Эрик поклонился и исчез. Спустя некоторое время за дверью послышались тяжелые шаги. Миледи с любопытством уставилась на двери. Сначала вошел Эрик, за ним — двое дюжих слуг, между которыми вышагивал настоящий великан. Он на голову возвышался над рослыми мужчинами. Очень молодой, совсем мальчишка, даже борода толком не выросла.

Спутанные каштановые волосы падали на широченные медвежьи плечи. Простое, но чистое лицо с огрубевшей от солнца и ветра кожей выражало упрямство. Тяжелые черты и нависающие над глазами брови странно гармонировали с по-мальчишески пухлыми губами. Одет посетитель был в волчьи шкуры, а на плече покоился тяжеленный топор на длинной рукоятке. Внешность лесоруба произвела на всех такое впечатление, что на некоторое время в парадном зале воцарилась тишина.

Даже в этом зале, повидавшем самых суровых мужчин, рослая фигура лесоруба смотрелась непривычно, и все вокруг вдруг словно съежилось и уменьшилось, потеряв торжественность и величественность.

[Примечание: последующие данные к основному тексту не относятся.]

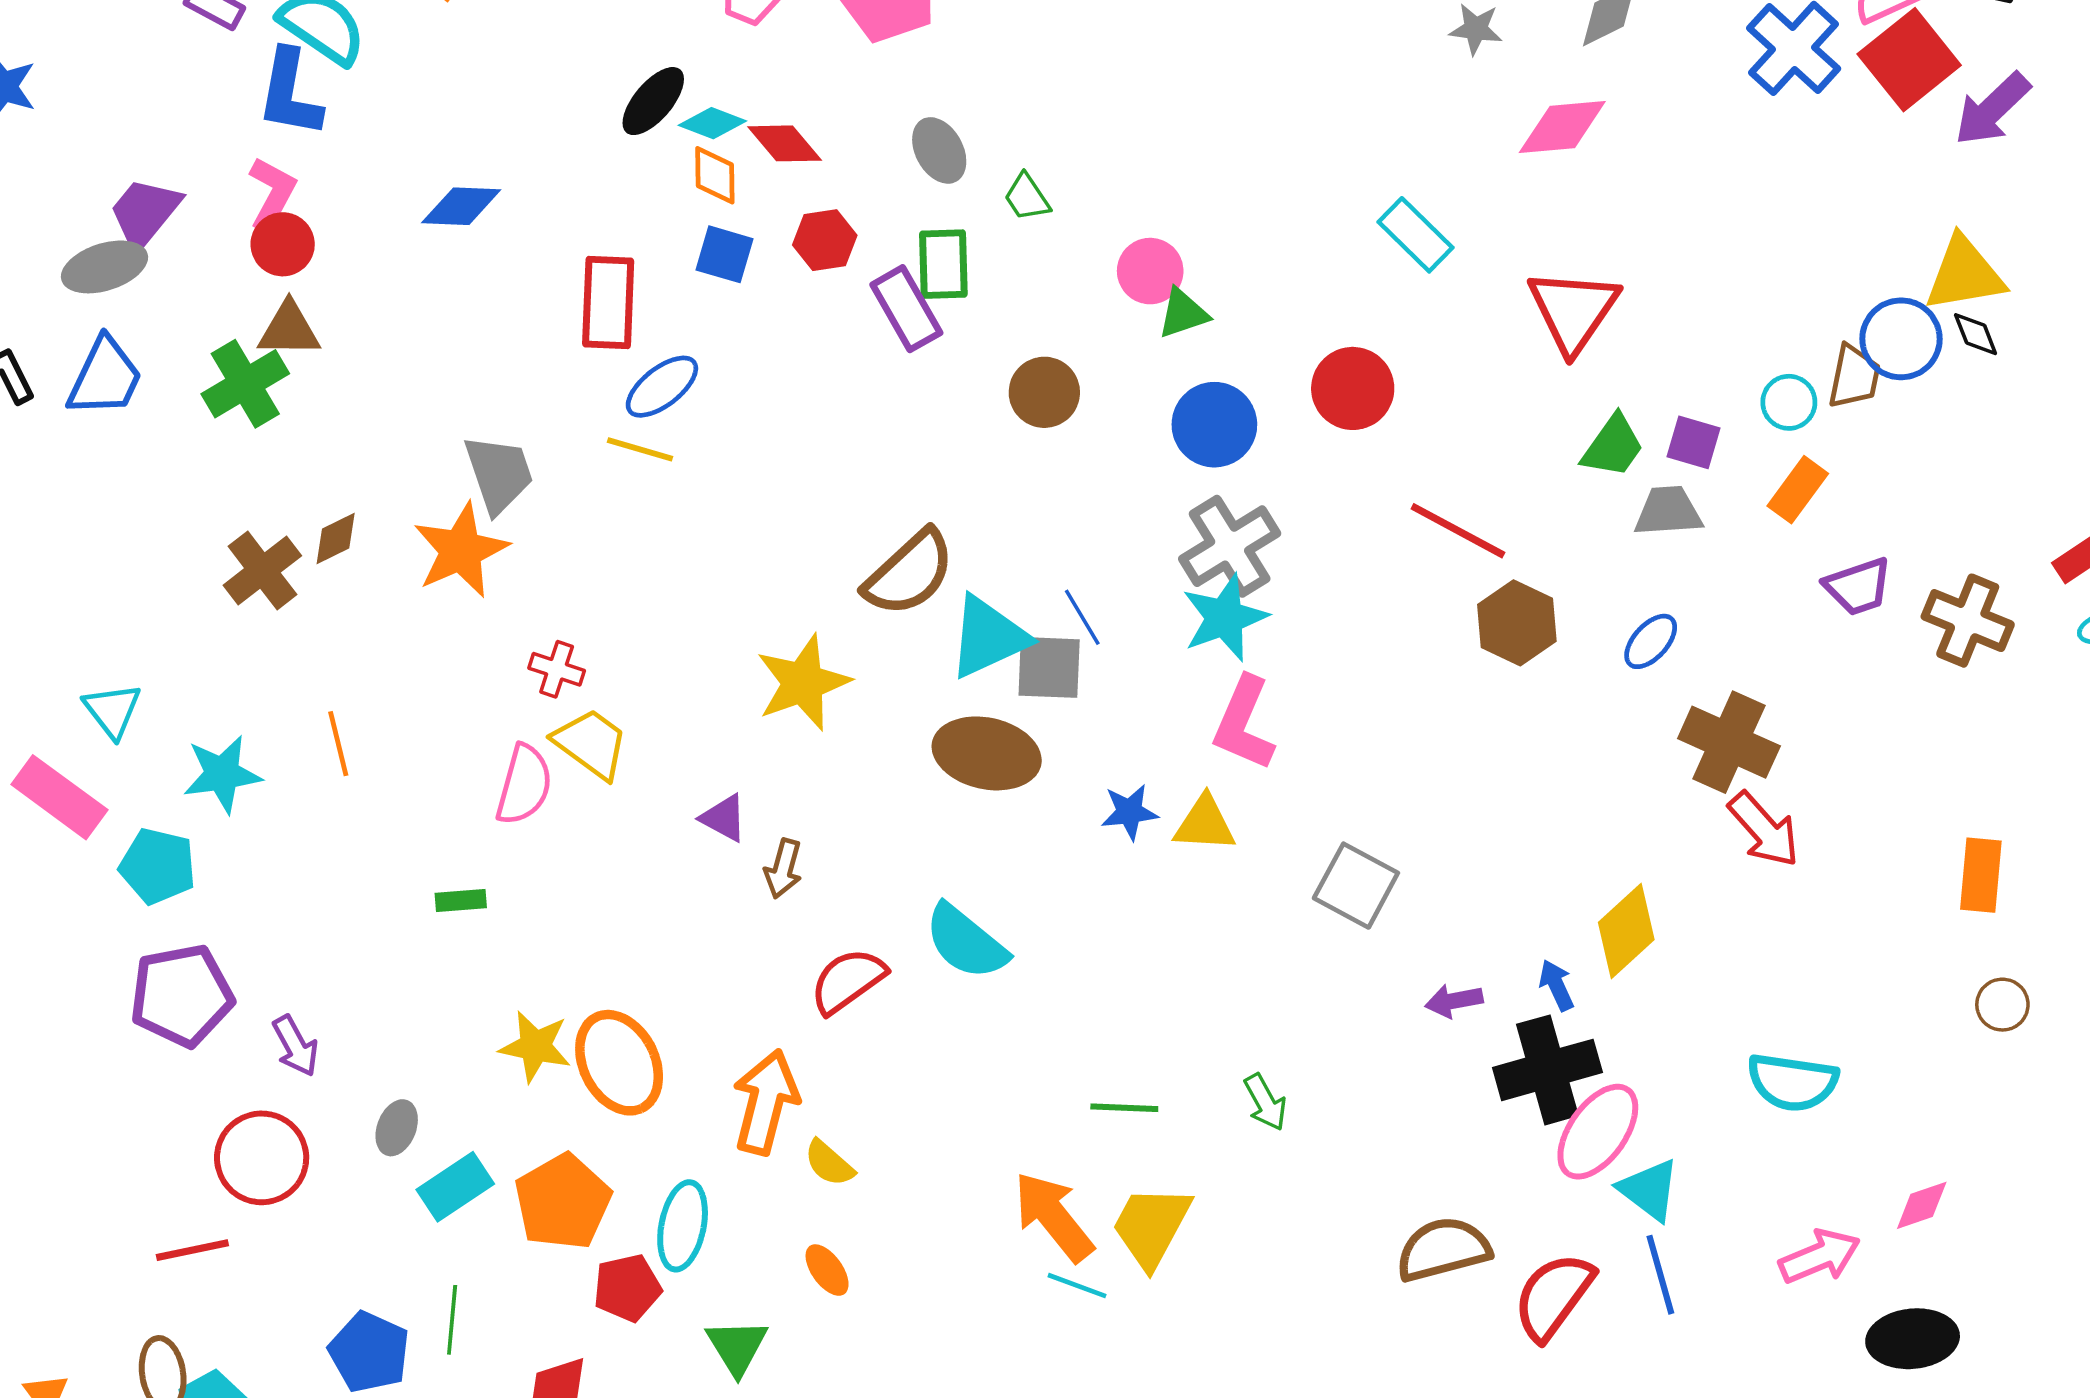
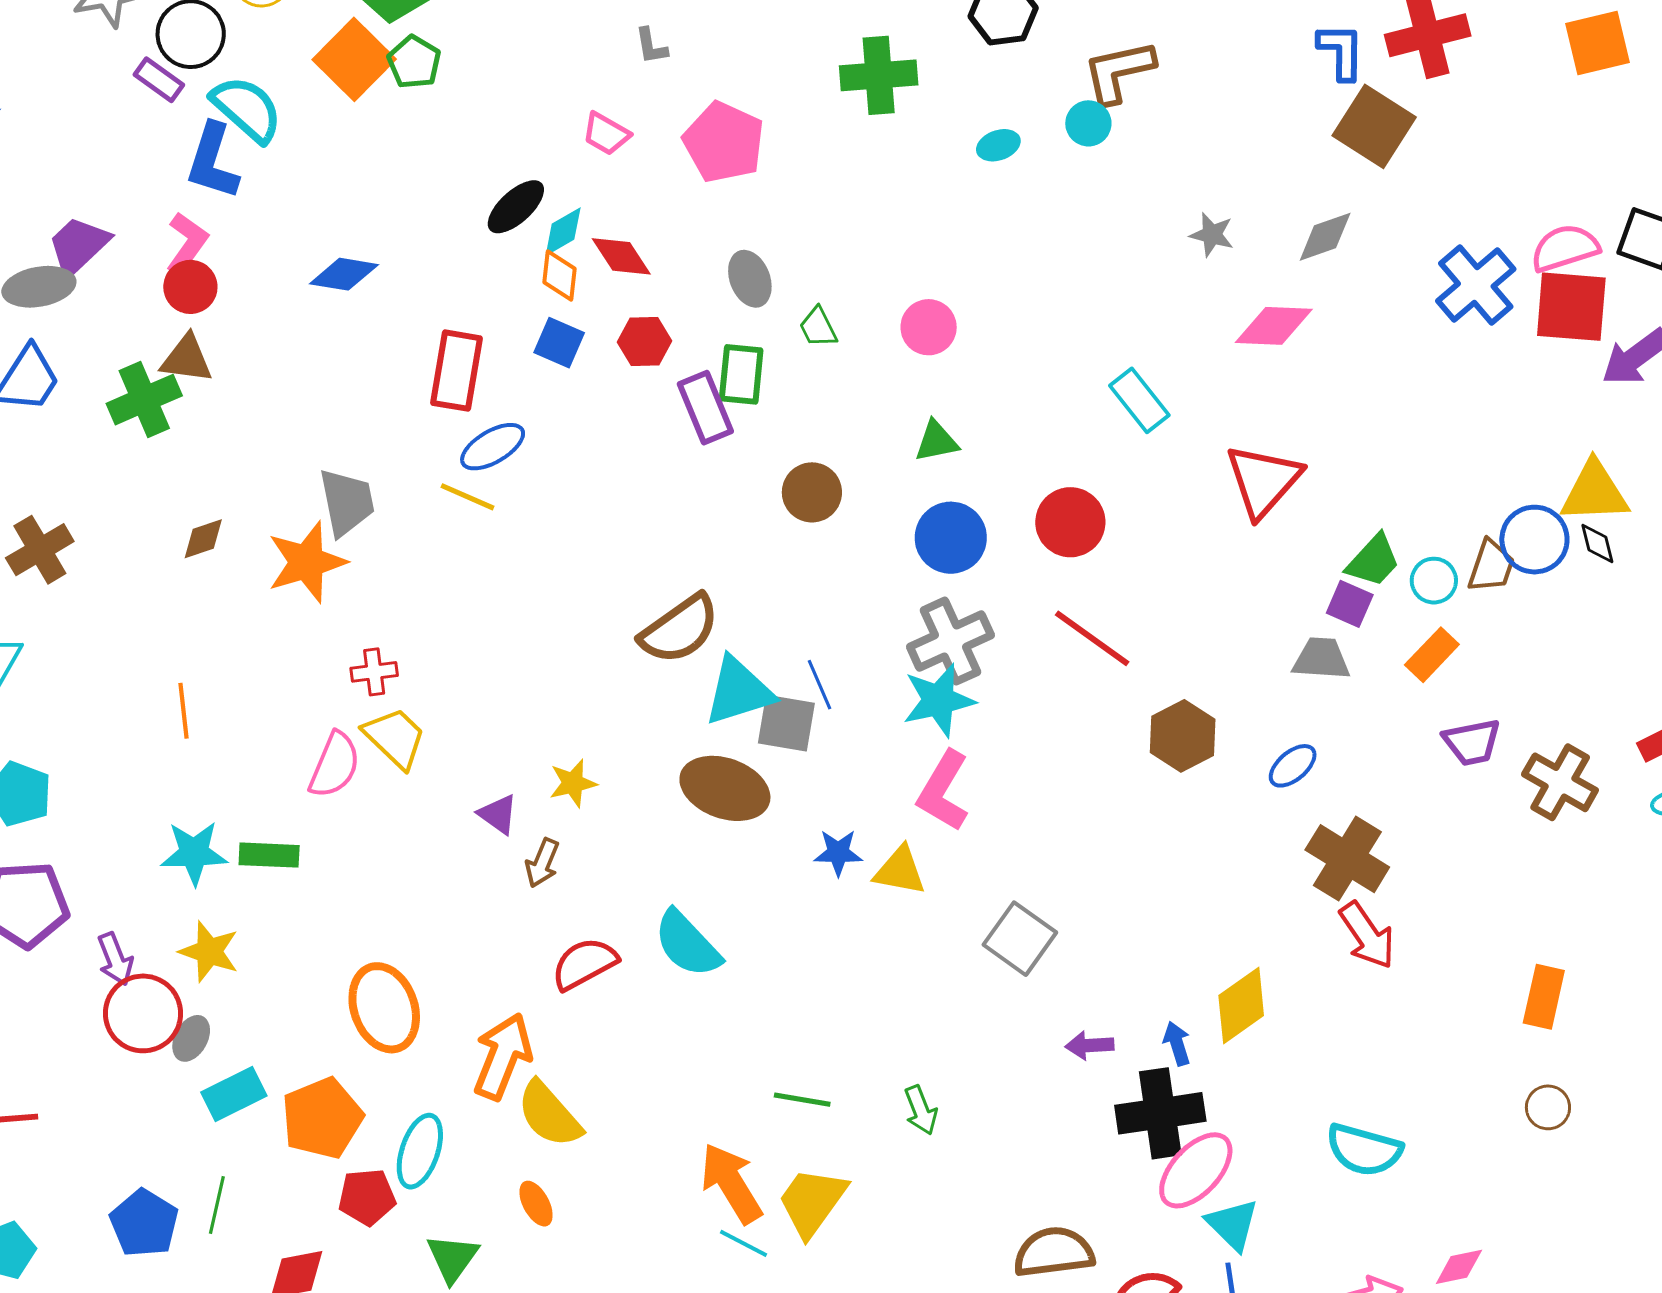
red square: (1909, 60) -> (1571, 307), turned 36
cyan diamond: (712, 123) -> (563, 232), turned -58
pink circle: (1150, 271) -> (929, 327), moved
green trapezoid: (1613, 446) -> (1373, 561), moved
red line: (1458, 531) -> (1092, 638), moved
brown cross: (262, 570) -> (40, 550), moved
red cross: (557, 669) -> (374, 672), turned -33
yellow star: (803, 683) -> (573, 783), moved, size x0.6
cyan star: (222, 774) -> (194, 853), moved
green rectangle: (461, 900) -> (269, 855), size x1.4
yellow star: (535, 1046) -> (209, 952), moved
red circle: (262, 1158) -> (143, 1013), moved
yellow semicircle: (829, 1163) -> (549, 1114), size x1.6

— Мой поклон моей госпоже, — низким, но неожиданно приятным голосом сказал лесоруб, ловко опускаясь на одно колено перед престолом, на котором замерла опешившая от удивления миледи Воронов.

— Приветствую тебя, — очнулась та. — Поднимись и скажи, что привело простого работника в мой замок.

Тут лесоруб густо покраснел и так же проворно поднялся на ноги. Он был столь высок, что смотрел миледи почти прямо в глаза, хотя стоял на полу, а она восседала на престоле.

— Я пришел служить тебе верой и правдой, — бухнул лесоруб, краснея все гуще и гуще. Видно было, что он растерян, смущен, сбит с толку и готов сквозь землю провалиться.

Миледи снова не сразу нашлась с ответом. Несколько секунд она смотрела на это чудо природы, а потом, хмыкнув, ответила:

— Ну что ж, это, конечно, похвальное желание… Но я, как ты знаешь, не испытываю нужды в слугах. И потом, что ты собираешься делать в замке?

— Ну-у… — Лесоруб окончательно потерялся. Он уставился в пол, втянул голову в плечи и выдавил: — Н-наверное, я бы мог колоть дрова для очагов…

Красный Ворон не выдержал и фыркнул, а Дикий закатил глаза. Младший вообще не понимал, почему мать не прекратит эту нелепую комедию.

— Ну вот, я же говорил, что он слабоумный! — воскликнул Эрик. — Уперся, как рогом в лужу: пустите меня к госпоже, я должен ей служить… А ничего больше мы от него так и не добились.

— Тихо, — подняла ладонь миледи, у которой вдруг странно заблестели глаза. — Как тебя зовут?

— Ройле, — все так же глядя в пол, назвался лесоруб.